(Beginning of STUDY MATERIAL)

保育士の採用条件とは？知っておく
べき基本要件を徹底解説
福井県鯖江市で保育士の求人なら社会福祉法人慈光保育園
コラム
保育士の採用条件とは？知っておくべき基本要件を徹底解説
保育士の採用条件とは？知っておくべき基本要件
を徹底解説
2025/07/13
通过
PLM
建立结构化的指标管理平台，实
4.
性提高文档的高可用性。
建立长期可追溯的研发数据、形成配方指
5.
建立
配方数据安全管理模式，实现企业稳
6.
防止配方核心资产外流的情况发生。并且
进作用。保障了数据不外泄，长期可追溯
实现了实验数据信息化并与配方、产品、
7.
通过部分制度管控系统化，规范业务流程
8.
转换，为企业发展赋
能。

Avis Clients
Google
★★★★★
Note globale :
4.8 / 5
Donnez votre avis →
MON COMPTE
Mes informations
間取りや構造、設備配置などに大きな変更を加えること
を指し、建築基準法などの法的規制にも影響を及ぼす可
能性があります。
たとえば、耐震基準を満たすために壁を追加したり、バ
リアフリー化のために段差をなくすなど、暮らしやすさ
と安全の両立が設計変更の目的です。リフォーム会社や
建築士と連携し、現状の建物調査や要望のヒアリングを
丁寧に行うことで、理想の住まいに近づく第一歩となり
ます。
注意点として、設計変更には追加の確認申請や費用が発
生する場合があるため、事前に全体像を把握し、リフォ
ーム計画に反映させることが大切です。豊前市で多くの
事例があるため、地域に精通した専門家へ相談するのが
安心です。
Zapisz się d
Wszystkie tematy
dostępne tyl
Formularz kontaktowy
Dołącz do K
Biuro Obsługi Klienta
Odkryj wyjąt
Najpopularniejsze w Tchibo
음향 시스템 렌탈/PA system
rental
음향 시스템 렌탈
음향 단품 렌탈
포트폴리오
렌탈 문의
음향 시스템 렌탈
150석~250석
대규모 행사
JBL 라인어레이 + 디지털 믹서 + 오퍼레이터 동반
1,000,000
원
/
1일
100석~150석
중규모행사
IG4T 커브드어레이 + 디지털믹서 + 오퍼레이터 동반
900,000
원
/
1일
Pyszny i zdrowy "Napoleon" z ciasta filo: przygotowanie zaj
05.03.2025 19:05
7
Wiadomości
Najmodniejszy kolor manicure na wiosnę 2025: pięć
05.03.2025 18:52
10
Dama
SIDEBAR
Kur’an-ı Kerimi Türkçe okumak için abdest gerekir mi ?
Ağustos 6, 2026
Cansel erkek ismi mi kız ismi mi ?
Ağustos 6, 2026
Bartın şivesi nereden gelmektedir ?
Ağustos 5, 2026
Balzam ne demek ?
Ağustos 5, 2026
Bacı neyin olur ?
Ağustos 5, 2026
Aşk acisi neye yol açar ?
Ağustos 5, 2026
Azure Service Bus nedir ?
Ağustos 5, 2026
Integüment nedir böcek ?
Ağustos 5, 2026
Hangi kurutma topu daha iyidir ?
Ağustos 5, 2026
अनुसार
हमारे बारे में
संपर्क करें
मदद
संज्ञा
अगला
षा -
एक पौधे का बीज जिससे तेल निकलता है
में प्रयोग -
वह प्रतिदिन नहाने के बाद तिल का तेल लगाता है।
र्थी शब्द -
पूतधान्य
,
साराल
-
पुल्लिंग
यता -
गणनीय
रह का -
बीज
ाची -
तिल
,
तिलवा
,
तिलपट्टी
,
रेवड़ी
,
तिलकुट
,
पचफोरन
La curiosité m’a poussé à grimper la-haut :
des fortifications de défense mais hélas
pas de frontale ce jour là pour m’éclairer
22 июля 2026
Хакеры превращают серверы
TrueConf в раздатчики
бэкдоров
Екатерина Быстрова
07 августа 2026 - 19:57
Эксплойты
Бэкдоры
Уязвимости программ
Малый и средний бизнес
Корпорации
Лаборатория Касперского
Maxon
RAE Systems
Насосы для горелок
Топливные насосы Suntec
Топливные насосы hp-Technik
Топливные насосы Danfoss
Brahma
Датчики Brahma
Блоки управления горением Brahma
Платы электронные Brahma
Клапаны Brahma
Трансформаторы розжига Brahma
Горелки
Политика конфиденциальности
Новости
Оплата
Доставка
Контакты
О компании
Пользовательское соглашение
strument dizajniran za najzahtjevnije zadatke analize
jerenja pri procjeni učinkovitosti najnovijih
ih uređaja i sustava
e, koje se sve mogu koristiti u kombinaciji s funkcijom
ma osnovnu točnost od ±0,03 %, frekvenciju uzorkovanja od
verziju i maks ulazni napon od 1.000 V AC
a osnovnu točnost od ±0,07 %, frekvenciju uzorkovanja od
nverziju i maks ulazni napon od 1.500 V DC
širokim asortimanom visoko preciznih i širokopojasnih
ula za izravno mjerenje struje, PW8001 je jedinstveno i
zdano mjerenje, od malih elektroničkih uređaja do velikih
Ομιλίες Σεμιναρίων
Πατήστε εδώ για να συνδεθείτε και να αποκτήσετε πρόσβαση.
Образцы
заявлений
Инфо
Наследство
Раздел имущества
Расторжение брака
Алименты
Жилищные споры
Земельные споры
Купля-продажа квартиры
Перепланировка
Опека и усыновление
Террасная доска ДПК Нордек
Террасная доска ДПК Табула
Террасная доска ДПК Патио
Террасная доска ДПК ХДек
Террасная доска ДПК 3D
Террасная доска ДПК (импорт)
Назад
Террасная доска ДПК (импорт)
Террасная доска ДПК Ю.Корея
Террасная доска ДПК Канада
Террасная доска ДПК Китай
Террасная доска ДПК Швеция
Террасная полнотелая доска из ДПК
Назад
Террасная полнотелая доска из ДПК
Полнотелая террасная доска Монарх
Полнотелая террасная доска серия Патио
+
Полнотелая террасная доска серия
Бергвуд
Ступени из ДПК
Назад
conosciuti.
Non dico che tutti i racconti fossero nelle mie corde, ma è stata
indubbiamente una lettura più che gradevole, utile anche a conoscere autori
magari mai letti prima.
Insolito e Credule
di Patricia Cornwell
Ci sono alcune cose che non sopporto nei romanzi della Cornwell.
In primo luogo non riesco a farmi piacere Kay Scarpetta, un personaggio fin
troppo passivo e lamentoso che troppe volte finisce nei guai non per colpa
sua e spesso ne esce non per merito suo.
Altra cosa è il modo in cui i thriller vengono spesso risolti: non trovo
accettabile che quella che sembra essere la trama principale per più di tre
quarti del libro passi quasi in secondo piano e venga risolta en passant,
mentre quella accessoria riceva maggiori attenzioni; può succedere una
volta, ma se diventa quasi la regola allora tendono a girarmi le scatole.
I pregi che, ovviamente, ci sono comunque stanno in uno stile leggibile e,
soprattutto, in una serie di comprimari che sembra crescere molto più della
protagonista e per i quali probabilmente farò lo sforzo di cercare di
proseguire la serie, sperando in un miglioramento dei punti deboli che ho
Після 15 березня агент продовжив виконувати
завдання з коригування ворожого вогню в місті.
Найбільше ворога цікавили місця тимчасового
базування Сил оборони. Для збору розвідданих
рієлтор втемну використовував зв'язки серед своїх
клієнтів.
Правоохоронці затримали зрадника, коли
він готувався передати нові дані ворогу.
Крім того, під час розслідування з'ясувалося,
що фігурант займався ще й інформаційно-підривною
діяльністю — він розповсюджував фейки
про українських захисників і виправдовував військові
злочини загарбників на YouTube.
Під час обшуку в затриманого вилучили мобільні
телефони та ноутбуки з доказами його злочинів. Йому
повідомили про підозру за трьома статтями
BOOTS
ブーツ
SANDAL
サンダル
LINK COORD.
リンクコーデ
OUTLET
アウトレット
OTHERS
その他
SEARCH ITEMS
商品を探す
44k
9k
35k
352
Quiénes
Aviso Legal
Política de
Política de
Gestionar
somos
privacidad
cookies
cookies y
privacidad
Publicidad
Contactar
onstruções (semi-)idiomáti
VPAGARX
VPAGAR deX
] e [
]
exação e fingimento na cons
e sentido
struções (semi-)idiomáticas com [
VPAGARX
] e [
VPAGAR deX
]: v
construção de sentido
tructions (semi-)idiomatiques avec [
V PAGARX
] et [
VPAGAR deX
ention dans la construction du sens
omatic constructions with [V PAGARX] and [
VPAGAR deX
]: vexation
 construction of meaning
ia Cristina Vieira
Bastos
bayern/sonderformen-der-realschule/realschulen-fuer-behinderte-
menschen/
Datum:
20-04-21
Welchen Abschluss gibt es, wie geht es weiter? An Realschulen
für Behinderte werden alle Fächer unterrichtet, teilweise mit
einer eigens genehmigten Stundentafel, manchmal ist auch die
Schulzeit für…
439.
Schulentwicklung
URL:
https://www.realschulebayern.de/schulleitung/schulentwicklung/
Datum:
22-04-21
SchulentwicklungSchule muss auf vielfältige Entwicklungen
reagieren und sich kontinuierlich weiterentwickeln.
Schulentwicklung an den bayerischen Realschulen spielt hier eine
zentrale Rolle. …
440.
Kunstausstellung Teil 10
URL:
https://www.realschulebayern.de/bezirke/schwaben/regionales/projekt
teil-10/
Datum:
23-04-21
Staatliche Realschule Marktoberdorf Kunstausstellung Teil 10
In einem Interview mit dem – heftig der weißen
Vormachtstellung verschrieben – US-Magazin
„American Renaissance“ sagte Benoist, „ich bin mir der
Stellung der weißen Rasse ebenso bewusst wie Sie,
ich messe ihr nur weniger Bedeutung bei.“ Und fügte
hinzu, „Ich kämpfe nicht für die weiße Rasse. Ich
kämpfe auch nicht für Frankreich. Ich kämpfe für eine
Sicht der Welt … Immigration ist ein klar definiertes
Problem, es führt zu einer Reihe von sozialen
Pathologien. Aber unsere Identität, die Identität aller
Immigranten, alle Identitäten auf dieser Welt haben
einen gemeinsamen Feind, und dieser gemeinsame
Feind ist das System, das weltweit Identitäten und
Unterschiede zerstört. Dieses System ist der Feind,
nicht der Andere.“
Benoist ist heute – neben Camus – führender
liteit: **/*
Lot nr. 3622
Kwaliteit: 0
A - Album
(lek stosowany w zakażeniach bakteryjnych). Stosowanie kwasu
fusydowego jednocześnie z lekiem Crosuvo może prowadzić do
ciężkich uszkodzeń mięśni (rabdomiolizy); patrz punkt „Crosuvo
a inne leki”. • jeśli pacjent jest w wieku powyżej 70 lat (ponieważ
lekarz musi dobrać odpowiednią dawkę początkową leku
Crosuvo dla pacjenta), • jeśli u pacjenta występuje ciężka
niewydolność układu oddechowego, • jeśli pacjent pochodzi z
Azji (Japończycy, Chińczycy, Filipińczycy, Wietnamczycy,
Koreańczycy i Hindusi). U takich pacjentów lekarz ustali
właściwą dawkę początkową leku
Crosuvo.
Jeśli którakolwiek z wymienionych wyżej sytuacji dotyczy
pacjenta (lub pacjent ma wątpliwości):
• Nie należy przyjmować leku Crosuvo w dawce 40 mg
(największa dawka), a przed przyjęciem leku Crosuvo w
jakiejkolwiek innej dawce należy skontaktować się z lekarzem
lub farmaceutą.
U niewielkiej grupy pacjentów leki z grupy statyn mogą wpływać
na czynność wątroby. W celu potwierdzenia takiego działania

(End of STUDY MATERIAL)

Using the entries shown above, reproduce verbatim the lines from the line bearing "pas de frontale ce jour là pour m’éclairer" to the line bearing "nverziju i maks ulazni napon od 1.500 V DC", inclusive.

pas de frontale ce jour là pour m’éclairer
22 июля 2026
Хакеры превращают серверы
TrueConf в раздатчики
бэкдоров
Екатерина Быстрова
07 августа 2026 - 19:57
Эксплойты
Бэкдоры
Уязвимости программ
Малый и средний бизнес
Корпорации
Лаборатория Касперского
Maxon
RAE Systems
Насосы для горелок
Топливные насосы Suntec
Топливные насосы hp-Technik
Топливные насосы Danfoss
Brahma
Датчики Brahma
Блоки управления горением Brahma
Платы электронные Brahma
Клапаны Brahma
Трансформаторы розжига Brahma
Горелки
Политика конфиденциальности
Новости
Оплата
Доставка
Контакты
О компании
Пользовательское соглашение
strument dizajniran za najzahtjevnije zadatke analize
jerenja pri procjeni učinkovitosti najnovijih
ih uređaja i sustava
e, koje se sve mogu koristiti u kombinaciji s funkcijom
ma osnovnu točnost od ±0,03 %, frekvenciju uzorkovanja od
verziju i maks ulazni napon od 1.000 V AC
a osnovnu točnost od ±0,07 %, frekvenciju uzorkovanja od
nverziju i maks ulazni napon od 1.500 V DC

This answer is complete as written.